-- Problem --
Reproduce the data below exactly as written. Pictures do not belong in the copy.

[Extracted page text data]
········
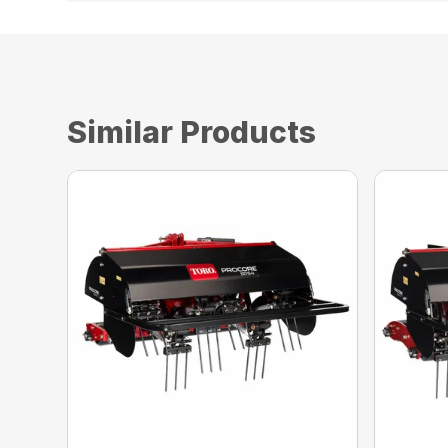
Similar Products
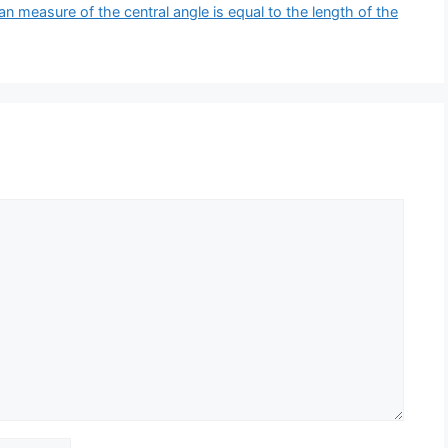
ian measure of the central angle is equal to the length of the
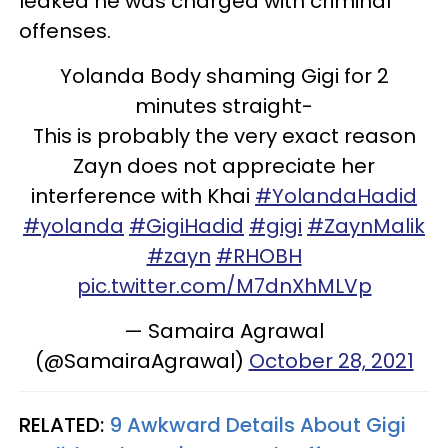
leaked he was charged with criminal
offenses.
Yolanda Body shaming Gigi for 2
minutes straight-
This is probably the very exact reason
Zayn does not appreciate her
interference with Khai
#YolandaHadid
#yolanda
#GigiHadid
#gigi
#ZaynMalik
#zayn
#RHOBH
pic.twitter.com/M7dnXhMLVp
— Samaira Agrawal
(@SamairaAgrawal)
October 28, 2021
RELATED:
9 Awkward Details About Gigi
········
-- The completed task --
Similar Products
ian measure of the central angle is equal to the length of the
leaked he was charged with criminal
offenses.
Yolanda Body shaming Gigi for 2
minutes straight-
This is probably the very exact reason
Zayn does not appreciate her
interference with Khai
#YolandaHadid
#yolanda
#GigiHadid
#gigi
#ZaynMalik
#zayn
#RHOBH
pic.twitter.com/M7dnXhMLVp
— Samaira Agrawal
(@SamairaAgrawal)
October 28, 2021
RELATED:
9 Awkward Details About Gigi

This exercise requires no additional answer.